QUATRIÈME SECTION
DÉCISION PARTIELLE
SUR LA RECEVABILITÉ
de la requête no 43709/98
présentée par Abdulbaki YAZICIOĞLU
contre la Turquie
La Cour européenne des Droits de l’Homme (Quatrième section), siégeant le 1er avril 2003 en une chambre composée de
SirNicolas Bratza, président,
MmeE. Palm,
M.R. Türmen,
MmeV. Strážnická,
MM.M. Fischbach,
J. Casadevall,
R. Maruste, juges,
M.M. O’Boyle, greffier de section,
Vu la requête susmentionnée introduite le 12 mai 1998,
Après en avoir délibéré, rend la décision suivante :
EN FAIT
Le requérant, Abdulbaki Yazıcıoğlu, est un ressortissant turc, né en 1929 et résidant à Tekman, Erzurum.
Les faits de la cause, tels qu’ils ont été exposés par le requérant, peuvent se résumer comme suit.
Se prévalant d’une occupation alléguée par des tierces personnes d’un terrain qu’il aurait hérité de sa mère, le requérant initia une action en justice devant le tribunal de grande instance de Tekman, le 16 mai 1983. Il requit par ailleurs une inspection du terrain.
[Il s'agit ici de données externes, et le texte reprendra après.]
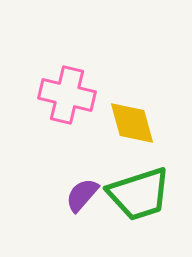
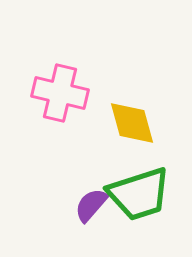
pink cross: moved 7 px left, 2 px up
purple semicircle: moved 9 px right, 10 px down
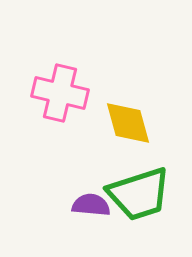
yellow diamond: moved 4 px left
purple semicircle: rotated 54 degrees clockwise
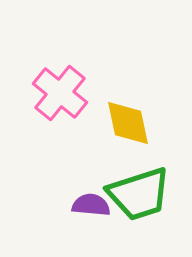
pink cross: rotated 26 degrees clockwise
yellow diamond: rotated 4 degrees clockwise
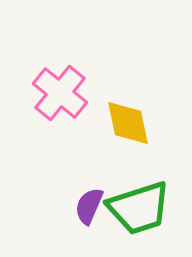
green trapezoid: moved 14 px down
purple semicircle: moved 2 px left, 1 px down; rotated 72 degrees counterclockwise
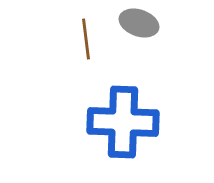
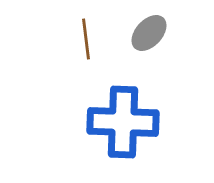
gray ellipse: moved 10 px right, 10 px down; rotated 66 degrees counterclockwise
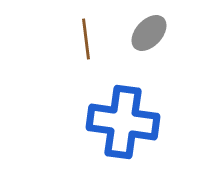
blue cross: rotated 6 degrees clockwise
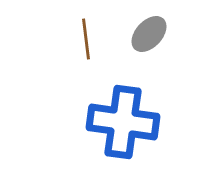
gray ellipse: moved 1 px down
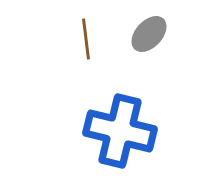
blue cross: moved 3 px left, 9 px down; rotated 6 degrees clockwise
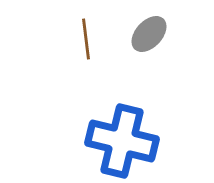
blue cross: moved 2 px right, 10 px down
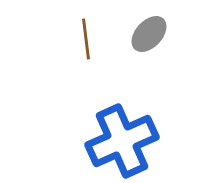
blue cross: rotated 38 degrees counterclockwise
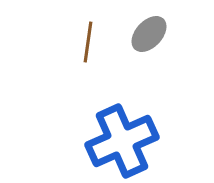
brown line: moved 2 px right, 3 px down; rotated 15 degrees clockwise
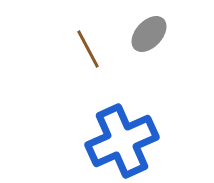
brown line: moved 7 px down; rotated 36 degrees counterclockwise
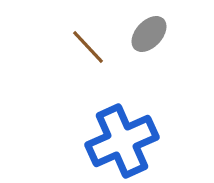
brown line: moved 2 px up; rotated 15 degrees counterclockwise
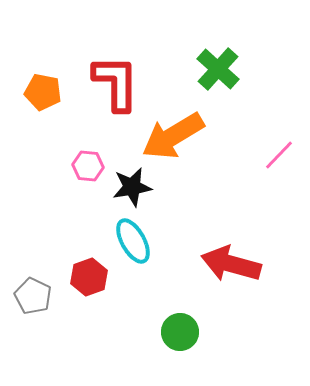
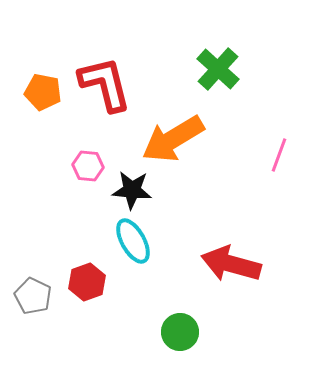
red L-shape: moved 11 px left, 1 px down; rotated 14 degrees counterclockwise
orange arrow: moved 3 px down
pink line: rotated 24 degrees counterclockwise
black star: moved 3 px down; rotated 15 degrees clockwise
red hexagon: moved 2 px left, 5 px down
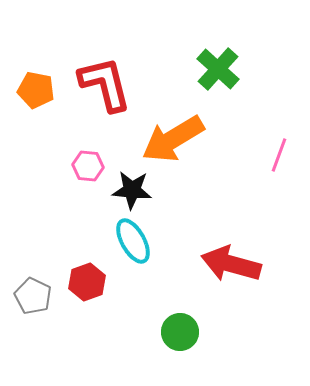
orange pentagon: moved 7 px left, 2 px up
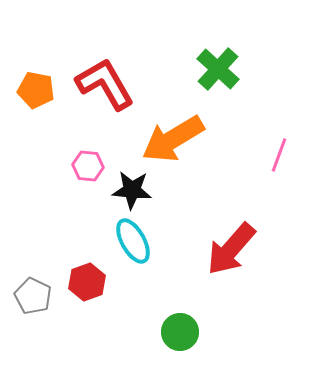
red L-shape: rotated 16 degrees counterclockwise
red arrow: moved 15 px up; rotated 64 degrees counterclockwise
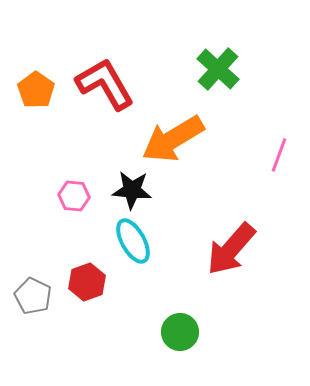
orange pentagon: rotated 24 degrees clockwise
pink hexagon: moved 14 px left, 30 px down
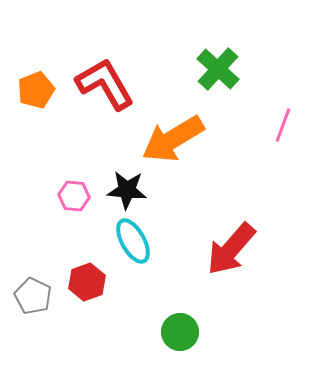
orange pentagon: rotated 15 degrees clockwise
pink line: moved 4 px right, 30 px up
black star: moved 5 px left
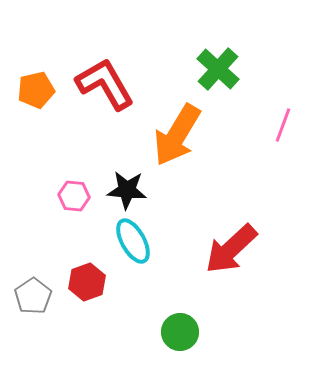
orange pentagon: rotated 9 degrees clockwise
orange arrow: moved 4 px right, 4 px up; rotated 28 degrees counterclockwise
red arrow: rotated 6 degrees clockwise
gray pentagon: rotated 12 degrees clockwise
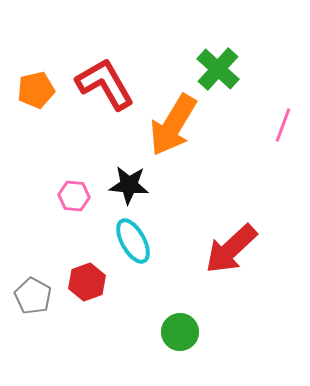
orange arrow: moved 4 px left, 10 px up
black star: moved 2 px right, 5 px up
gray pentagon: rotated 9 degrees counterclockwise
Le tribunal de grande instance renonça à procéder à une descente sur les lieux compte tenu de ce que l’emplacement du terrain avait été clairement établi par des plans et des témoignages. L’immeuble en question se situerait dans une zone touchée par des activités terroristes.
Le 25 janvier 1994, le tribunal de grande instance débouta le requérant.
Celui-ci se pourvut en cassation.
Le 22 septembre 1994, la Cour de cassation rejeta le pourvoi du requérant.
Le requérant demanda alors l’introduction d’un recours en rectification de l’arrêt du 22 septembre 1994. Par une décision du 26 janvier 1995, la demande en rectification d’arrêt fut rejetée. Cette dernière décision fut notifiée au requérant le 8 janvier 1998.
GRIEFS
Le requérant allègue des traitements contraires à l’article 3 de la Convention dans la mesure où les juridictions internes l’auraient cité comme un kurde et par conséquent comme un séparatiste et ne lui auraient donc pas donné satisfaction.
Invoquant l’article 6 § 1 de la Convention, le requérant se plaint de la durée de la procédure. Invoquant encore l’article 6 § 1 de la Convention, le requérant allègue que son droit à un procès équitable aurait été violé puisque la descente sur les lieux qu’il avait demandée a été refusée par les juridictions internes et que son pourvoi en cassation n’a pas été retenu.
Invoquant l’article 14 de la Convention, le requérant allègue avoir fait l’objet d’une discrimination dans la mesure où les juridictions internes n’auraient pas ordonné l’inspection des terrains en question en raison de leur situation géographique au sein d’une région touchée par des activités terroristes.
EN DROIT
1. Le requérant, invoquant l’article 6 de la Convention, se plaint de la longueur de la procédure.
En l’état actuel du dossier devant elle, la Cour ne s’estime pas en mesure de se prononcer sur la recevabilité de ce grief, tel qu’exposé par le requérant, et juge nécessaire de les porter à la connaissance du Gouvernement défendeur, en application de l’article 54 § 3 b) de son règlement.
2. La Cour a examiné les autres griefs des requérants, tels qu’ils ont été présentés dans leur requête. Compte tenu de l’ensemble des éléments en sa possession, et dans la mesure où elle est compétente pour connaître des allégations formulées, elle n’a relevé aucune apparence de violation des droits et libertés garantis par la Convention. Il s’ensuit que cette partie de la requête doit être rejetée en application de l’article 35 § 4 de la Convention.
Par ces motifs, la Cour, à l’unanimité,
Ajourne l’examen du grief du requérant tiré de l’article 6 § 1 de la Convention en ce qui concerne la durée de la procédure civile.
Déclare la requête irrecevable pour le surplus.